Örneğin Bra kenti, otomobili, süpermarketleri ve parlak reklam ışıklarını yasaklanmakla yetinmedi; el sanatlarıyla geçinen ve yerel yiyecekler satan küçük aile işletmeleri, en iyi ticaret birimleri oldular. Okullarda çocuklara, yerel üreticilerce yetiştirilen organik meyve ve sebzeler yediriliyor. Fazla çalışmanın zararlarına karşı bütün küçük marketler pazarın dışında perşembeleri de kapatılıyor. İnsanların resmi işlemlerini koşuşturmadan yapmaları için belediye cumartesi sabahları özel hizmet veriyor…
“BELEDİYE BİSİKLETLERİ”
Yavaş Şehir hareketi nüfusu 50 binden az kentleri üye kabul etse bile, Avrupa’nın kimi büyük kentleri de “yavaşlama”ya başladılar.

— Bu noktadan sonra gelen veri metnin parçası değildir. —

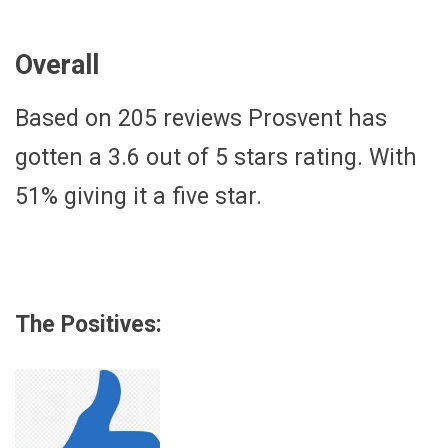
Overall
Based on 205 reviews Prosvent has
gotten a 3.6 out of 5 stars rating. With
51% giving it a five star.
The Positives: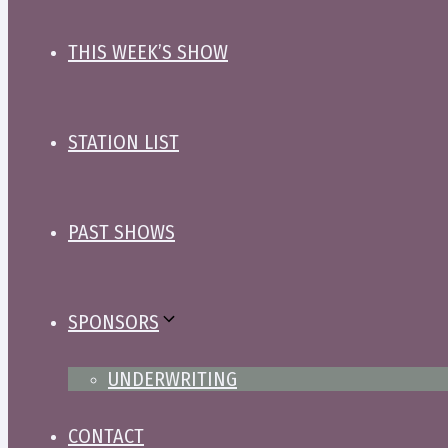
THIS WEEK’S SHOW
STATION LIST
PAST SHOWS
SPONSORS
UNDERWRITING
CONTACT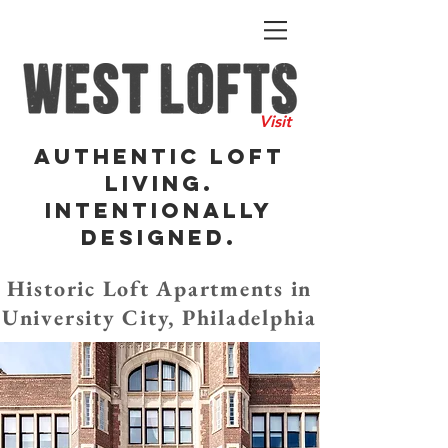
Visit
Authentic Loft
Living.
Intentionally
DesigneD.
Historic Loft Apartments in
University City, Philadelphia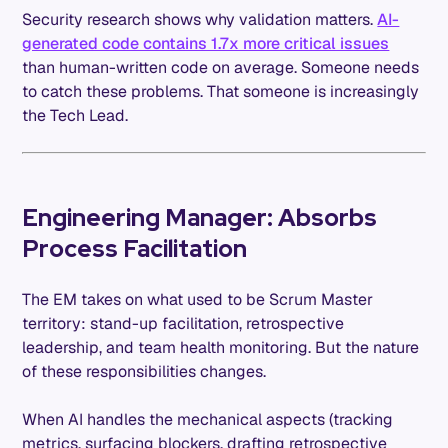
Security research shows why validation matters.
AI-
generated code contains 1.7x more critical issues
than human-written code on average. Someone needs
to catch these problems. That someone is increasingly
the Tech Lead.
Engineering Manager: Absorbs
Process Facilitation
The EM takes on what used to be Scrum Master
territory: stand-up facilitation, retrospective
leadership, and team health monitoring. But the nature
of these responsibilities changes.
When AI handles the mechanical aspects (tracking
metrics, surfacing blockers, drafting retrospective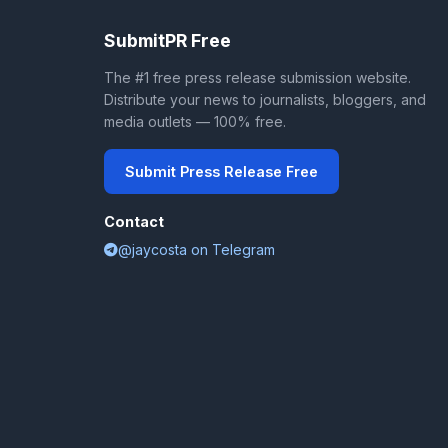
SubmitPR Free
The #1 free press release submission website.
Distribute your news to journalists, bloggers, and
media outlets — 100% free.
Submit Press Release Free
Contact
@jaycosta on Telegram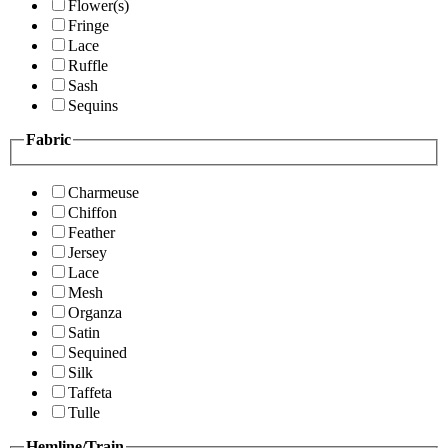
Flower(s)
Fringe
Lace
Ruffle
Sash
Sequins
Fabric
Charmeuse
Chiffon
Feather
Jersey
Lace
Mesh
Organza
Satin
Sequined
Silk
Taffeta
Tulle
Hemline/Train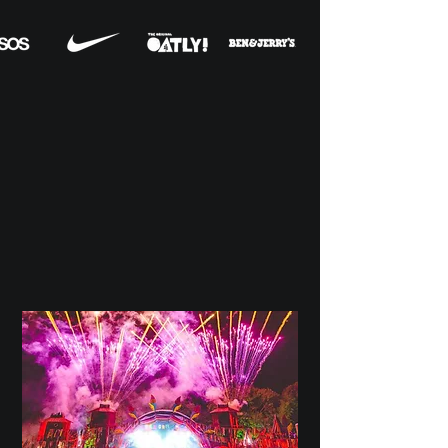
OUR
SERVICES
A snapshot of
the services we
provide as
a creative agency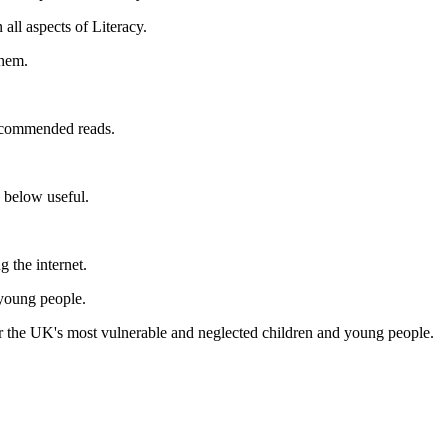
all aspects of Literacy.
them.
recommended reads.
s below useful.
g the internet.
 young people.
r the UK's most vulnerable and neglected children and young people.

Aslı Kayabal’ın Milano’dan yazdığına göre, belediye “yeni bir kamu aracı doğuyor; bisiklet” sloganı ile 65 istasyonda 800 bisikleti halkın kullanımına sunmuş. 2009’da da 300 istasyonda 5 bin bisiklet hedefleniyor. (Cumhuriyet-23 Kasım 2008)
Bütün bunları duydukça, örneğin Ankara’daki yeni otomobil kavşaklarının “toplu açılış”ı için bir de tutup “Başbakanlı tören” yapılmasına artık ne demeli bilmem ki?
Başta Başkentimiz olmak üzere, çağdaşlığı sadece “gaza basmak” sananların yönettiği diğer “bat-çık”lı, kavşaklı, viyadüklü kentlerimiz, dünya şehirciliğinin çoktan terk ettiği otomobile bağımlılığın ağır tahribatı altındalar…
Peki, biz şu “Yavaş Şehir uygarlığı”nı ülkemize ne zaman kazandıracağız? Yanıtı için yeniden soralım: “Var mı kentini bu hareketin üyesi yapmaya söz veren babayiğit bir belediye başkan adayı?”